7. Keep Sweat off the Face
Like keeping the rain off the face, hard hats can also help with sweat falling into a construction worker’s eyes. Working outside in the heat is tough, so many hard hats or hard hat accessories are designed for that very reason.
For example, this Hard Hat Cap Insert Liner from Amazon is an excellent option for construction workers that spend all day out in the heat. Not only does it provide a sweatband, but it also provides an air mesh microfiber cloth that works to absorb sweat while offering ventilation for the head. Therefore, it works to keep workers cool on a hot day.
8. Protect the Head in Case of a Fall
Working on construction sites sometimes means being up on roofs or tall buildings, which can be dangerous. If a construction worker were to fall, it could be fatal. While hard hats are mainly designed to protect a person’s head from objects falling on them, having a hard helmet-type hat on the head could be the difference between life and death when falling from a high place.
Therefore, hard hats will offer some means of protection in case of an accident and a construction worker were to fall.

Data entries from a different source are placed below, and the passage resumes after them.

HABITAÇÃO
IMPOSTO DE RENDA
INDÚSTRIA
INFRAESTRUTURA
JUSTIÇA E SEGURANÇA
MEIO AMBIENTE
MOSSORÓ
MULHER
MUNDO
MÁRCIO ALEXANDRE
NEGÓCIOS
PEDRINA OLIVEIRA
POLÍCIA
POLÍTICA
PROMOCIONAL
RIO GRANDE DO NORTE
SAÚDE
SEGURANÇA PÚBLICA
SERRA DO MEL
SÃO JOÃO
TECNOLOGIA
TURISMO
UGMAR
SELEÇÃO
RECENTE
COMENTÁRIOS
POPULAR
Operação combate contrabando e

9. They Are Mandatory per OSHA Regulations
As we’ve discussed, construction workers wear hard hats for numerous reasons, such as protection from various dangers, including falling objects and debris or electric shocks. Hard hats are also helpful when working in the heat to protect against the sun and keep sweat away from the eyes. All of these are intended to offer protection and comfort to the wearer.

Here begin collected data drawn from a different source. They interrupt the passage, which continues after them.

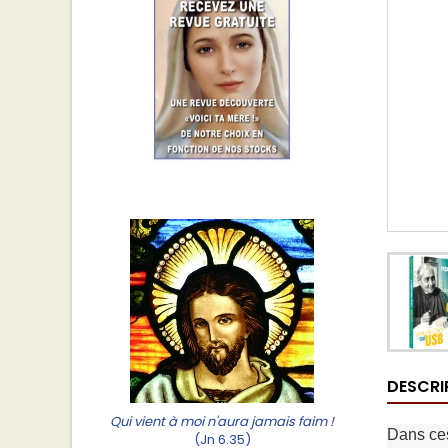
DESCRI
Qui vient à moi n'aura jamais faim !
Dans ces
(Jn 6.35)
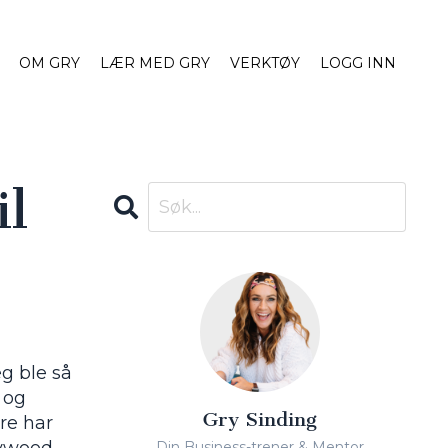
OM GRY
LÆR MED GRY
VERKTØY
LOGG INN
il
eg ble så
 og
Gry Sinding
re har
Din Business-trener & Mentor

Indeed, it is wise to wear hard hats on a construction site for a person’s safety, as they protect against many situations when it comes to construction work and the outside elements. While they keep construction workers safe, it’s also mandatory for all construction and industrial workers to wear them.
The Occupational Safety and Health Administration (OSHA) states that any employees who are working in areas that have a possible danger of head injury must wear protective helmets on site.
Before hard hats were invented in 1919 by Edward W. Bullard, many workers would cover their hats in tar and leave them in the sun to cure in hopes of protecting their heads in case of an accident. While hard hats were not always mandatory to wear on the job, it was always a known fact of the risks involved with construction work.
By the 1970s, many companies finally made wearing hard hats mandatory for construction workers due to the Occupational Safety and Health Act of 1970.